Quite correct, Congressman Frank who was openly gay since 1987 and the most prominent gay in Congress was a representative not a senator. However, I fail to see how further dividing ourselves into more subcategories is helpful as Buddhists. I know many, especially liberals, love classifying Americans into categories. Yet this plays into the “us versus them”; it separates us.
With the reelection of Obama by merely 50% of Americans, we are already divided enough. There are ideological differences, and this will likely not change; however, recognizing another person instead of their race, gender, religion, practicing/non-practicing, ethnicity, and all the many divisions seems to work best for me. Accent the similarities not the differences. We are divided enough already. I don’t care whether the person is Hindu, Buddhist, or Christian. I do care if they are going to spend another $6 trillion in 4 years, they are fine with another $1 trillion deficit, they want to bailout big business then require taxpayers to pay for it with tax hikes, and they are trying to take over private industry by the government.

jwilson101's picture

Will, Barney Frank is a U.S. Representative, not a senator. So Tammy Baldwin is indeed the first openly gay person to be elected to the Senate. Mazie Hirano is currently herself a U.S. Representative, one of at least two Buddhists. She'll become the first Buddhist senator when she switches from the House to the Senate next year.

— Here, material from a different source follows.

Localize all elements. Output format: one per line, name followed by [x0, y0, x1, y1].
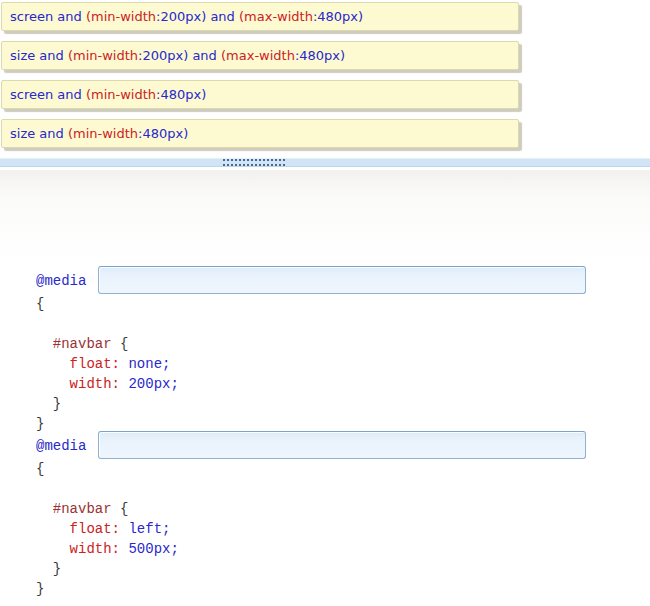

It is not unusual for a Japanese Buddhist to describe themselves as non-practicing. Indeed, it would be more unusual for them to describe themselves as a practicing Buddhist. These things aren't contextualized the same way in Japan, and we often see similar patterns in Japanese-American Buddhism. It doesn't mean they aren't Buddhists, it mostly just means that--like most people in Asia--they don't attend temples regularly.

Will.Rowe's picture

Senator Barney Frank was openly gay. He even dated his male pages, as I recall.